A Journey of Discovery
Of course, there is a need for caution and rigorous validation before any definitive claims can be made. The scientific process demands that hypotheses be tested repeatedly, and in this field, that means cross-verifying any potential aircraft signature against known benchmarks. Researchers are already exploring methods to test these models against flights with well-documented trajectories, fine-tuning their algorithms to account for the inherent uncertainties in radio signal propagation.
The search for MH370 is a story filled with sorrow and unanswered questions, and while the use of WSPRnet data does not promise immediate solutions, it represents a beacon of hope—a new avenue to explore in a mystery that has long confounded experts and left anxious families longing for answers.

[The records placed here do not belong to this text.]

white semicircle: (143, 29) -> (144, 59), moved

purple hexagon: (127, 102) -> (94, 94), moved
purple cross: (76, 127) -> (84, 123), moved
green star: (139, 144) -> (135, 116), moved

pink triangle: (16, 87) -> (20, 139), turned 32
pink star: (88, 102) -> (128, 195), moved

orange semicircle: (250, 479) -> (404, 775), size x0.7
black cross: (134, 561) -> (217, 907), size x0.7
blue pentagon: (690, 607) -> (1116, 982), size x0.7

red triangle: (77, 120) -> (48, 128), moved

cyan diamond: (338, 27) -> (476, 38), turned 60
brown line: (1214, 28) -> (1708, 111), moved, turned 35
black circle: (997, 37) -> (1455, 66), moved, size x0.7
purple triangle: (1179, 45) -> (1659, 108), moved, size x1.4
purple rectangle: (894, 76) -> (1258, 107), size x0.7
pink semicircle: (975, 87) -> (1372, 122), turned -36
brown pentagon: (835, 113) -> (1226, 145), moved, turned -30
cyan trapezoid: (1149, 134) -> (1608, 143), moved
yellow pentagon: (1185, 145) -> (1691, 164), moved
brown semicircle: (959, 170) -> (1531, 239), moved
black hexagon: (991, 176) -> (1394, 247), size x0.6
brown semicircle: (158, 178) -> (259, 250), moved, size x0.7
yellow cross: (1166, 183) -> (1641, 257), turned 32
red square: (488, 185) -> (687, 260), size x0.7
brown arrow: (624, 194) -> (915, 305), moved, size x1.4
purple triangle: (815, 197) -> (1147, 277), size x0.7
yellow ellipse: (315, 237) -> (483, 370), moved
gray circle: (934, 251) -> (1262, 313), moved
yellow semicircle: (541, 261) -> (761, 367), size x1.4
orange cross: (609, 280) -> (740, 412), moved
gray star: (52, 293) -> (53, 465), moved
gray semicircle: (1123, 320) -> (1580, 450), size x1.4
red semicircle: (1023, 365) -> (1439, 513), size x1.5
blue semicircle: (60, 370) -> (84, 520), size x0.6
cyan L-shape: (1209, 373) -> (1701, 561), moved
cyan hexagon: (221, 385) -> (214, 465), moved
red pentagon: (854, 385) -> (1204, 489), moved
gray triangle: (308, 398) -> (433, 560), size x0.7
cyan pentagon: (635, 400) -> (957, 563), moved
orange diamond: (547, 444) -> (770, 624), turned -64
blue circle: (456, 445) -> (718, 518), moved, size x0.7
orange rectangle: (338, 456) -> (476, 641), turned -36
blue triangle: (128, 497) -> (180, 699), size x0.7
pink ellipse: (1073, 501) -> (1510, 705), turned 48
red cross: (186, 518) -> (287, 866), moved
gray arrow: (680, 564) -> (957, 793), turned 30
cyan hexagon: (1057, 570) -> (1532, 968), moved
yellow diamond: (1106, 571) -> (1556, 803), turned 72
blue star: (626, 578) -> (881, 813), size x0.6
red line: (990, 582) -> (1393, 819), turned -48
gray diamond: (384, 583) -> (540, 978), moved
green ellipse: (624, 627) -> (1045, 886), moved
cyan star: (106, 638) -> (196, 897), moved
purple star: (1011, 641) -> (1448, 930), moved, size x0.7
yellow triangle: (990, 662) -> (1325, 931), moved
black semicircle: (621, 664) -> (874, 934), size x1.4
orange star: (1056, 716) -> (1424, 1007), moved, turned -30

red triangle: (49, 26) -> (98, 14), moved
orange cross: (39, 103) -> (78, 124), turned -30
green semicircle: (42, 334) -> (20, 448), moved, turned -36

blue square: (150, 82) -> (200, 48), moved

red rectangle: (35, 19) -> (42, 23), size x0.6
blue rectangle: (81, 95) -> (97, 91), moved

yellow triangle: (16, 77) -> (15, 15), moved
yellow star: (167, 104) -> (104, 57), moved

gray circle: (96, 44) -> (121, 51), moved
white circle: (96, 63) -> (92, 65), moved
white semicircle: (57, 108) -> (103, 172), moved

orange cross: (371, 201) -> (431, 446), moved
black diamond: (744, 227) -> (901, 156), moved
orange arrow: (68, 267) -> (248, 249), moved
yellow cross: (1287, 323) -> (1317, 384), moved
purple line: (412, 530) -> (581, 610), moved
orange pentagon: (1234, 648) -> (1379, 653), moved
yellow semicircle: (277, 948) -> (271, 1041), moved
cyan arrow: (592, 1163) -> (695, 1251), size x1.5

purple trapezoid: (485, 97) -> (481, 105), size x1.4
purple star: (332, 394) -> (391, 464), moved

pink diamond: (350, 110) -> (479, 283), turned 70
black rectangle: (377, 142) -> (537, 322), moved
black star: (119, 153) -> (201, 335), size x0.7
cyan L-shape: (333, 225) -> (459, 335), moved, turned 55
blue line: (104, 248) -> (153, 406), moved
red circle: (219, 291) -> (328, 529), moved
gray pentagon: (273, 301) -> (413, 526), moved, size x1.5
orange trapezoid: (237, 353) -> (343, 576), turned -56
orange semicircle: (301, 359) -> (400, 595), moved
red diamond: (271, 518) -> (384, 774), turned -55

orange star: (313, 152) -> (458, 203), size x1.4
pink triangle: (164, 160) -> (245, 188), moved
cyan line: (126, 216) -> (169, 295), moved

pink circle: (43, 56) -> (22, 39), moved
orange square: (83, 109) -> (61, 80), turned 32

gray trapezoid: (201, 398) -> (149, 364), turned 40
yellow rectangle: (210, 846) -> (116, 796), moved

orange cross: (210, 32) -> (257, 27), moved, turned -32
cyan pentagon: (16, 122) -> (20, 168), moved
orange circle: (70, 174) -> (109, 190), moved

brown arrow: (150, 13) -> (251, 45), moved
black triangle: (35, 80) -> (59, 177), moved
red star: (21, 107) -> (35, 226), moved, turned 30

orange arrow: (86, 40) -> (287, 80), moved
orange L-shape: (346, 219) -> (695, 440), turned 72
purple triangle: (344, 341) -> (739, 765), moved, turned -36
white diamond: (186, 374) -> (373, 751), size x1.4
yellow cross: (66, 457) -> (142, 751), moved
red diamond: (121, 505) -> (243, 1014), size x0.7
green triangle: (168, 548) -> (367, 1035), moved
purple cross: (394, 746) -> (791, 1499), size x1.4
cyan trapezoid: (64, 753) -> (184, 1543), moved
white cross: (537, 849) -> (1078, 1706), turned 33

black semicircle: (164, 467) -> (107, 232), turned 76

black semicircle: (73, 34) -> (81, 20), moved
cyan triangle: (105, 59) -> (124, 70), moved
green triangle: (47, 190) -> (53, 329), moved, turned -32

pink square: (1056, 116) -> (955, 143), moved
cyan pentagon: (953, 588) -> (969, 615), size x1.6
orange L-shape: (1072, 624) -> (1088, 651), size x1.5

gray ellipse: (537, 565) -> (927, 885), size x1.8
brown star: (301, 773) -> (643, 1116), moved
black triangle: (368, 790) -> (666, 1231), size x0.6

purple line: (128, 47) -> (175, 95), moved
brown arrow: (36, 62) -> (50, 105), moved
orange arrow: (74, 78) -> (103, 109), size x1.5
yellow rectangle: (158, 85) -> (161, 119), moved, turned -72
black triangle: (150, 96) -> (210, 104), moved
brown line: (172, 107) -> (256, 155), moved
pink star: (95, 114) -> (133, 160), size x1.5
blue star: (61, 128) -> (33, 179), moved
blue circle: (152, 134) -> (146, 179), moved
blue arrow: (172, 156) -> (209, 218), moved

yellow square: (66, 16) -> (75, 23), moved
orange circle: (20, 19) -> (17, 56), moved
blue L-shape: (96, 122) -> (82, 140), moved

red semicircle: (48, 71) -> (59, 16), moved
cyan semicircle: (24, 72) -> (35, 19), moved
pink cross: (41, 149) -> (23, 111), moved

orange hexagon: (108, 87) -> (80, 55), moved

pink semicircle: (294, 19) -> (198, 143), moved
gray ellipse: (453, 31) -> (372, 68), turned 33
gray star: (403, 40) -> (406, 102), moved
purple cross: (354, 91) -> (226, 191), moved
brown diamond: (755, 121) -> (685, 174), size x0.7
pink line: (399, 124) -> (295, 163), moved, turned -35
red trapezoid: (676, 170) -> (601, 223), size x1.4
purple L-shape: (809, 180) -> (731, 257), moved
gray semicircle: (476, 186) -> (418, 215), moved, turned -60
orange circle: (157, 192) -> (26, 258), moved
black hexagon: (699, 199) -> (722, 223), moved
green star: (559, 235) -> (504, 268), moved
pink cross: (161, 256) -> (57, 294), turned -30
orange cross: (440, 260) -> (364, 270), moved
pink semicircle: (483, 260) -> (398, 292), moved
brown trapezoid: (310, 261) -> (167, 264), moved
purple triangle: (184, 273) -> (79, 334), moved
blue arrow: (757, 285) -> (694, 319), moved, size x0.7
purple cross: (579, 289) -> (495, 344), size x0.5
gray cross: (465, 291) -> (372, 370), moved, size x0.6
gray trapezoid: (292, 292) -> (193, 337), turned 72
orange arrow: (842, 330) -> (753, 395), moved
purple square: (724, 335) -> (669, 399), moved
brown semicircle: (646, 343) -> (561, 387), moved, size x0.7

By meticulously reanalyzing historical data from the time of the disappearance, it may be possible to uncover subtle clues that have been overlooked by traditional methods. This approach isn’t about replacing established techniques but about adding an additional layer of investigation that could one day help piece together the puzzle.
Looking Ahead: The Future of Passive Radar
The future of passive radar using WSPRnet data is both exciting and uncertain. Significant hurdles remain—not least of which is the need for a more comprehensive understanding of the interplay between radio signals and atmospheric phenomena. The continuous improvement of computational models and the integration of diverse data sources will be critical to advancing this field. Yet, the progress made thus far serves as a powerful reminder that even the most humble of tools can have far-reaching implications. You can contribute to the immense pool of public data available simply by using WSPRnet in your own shack.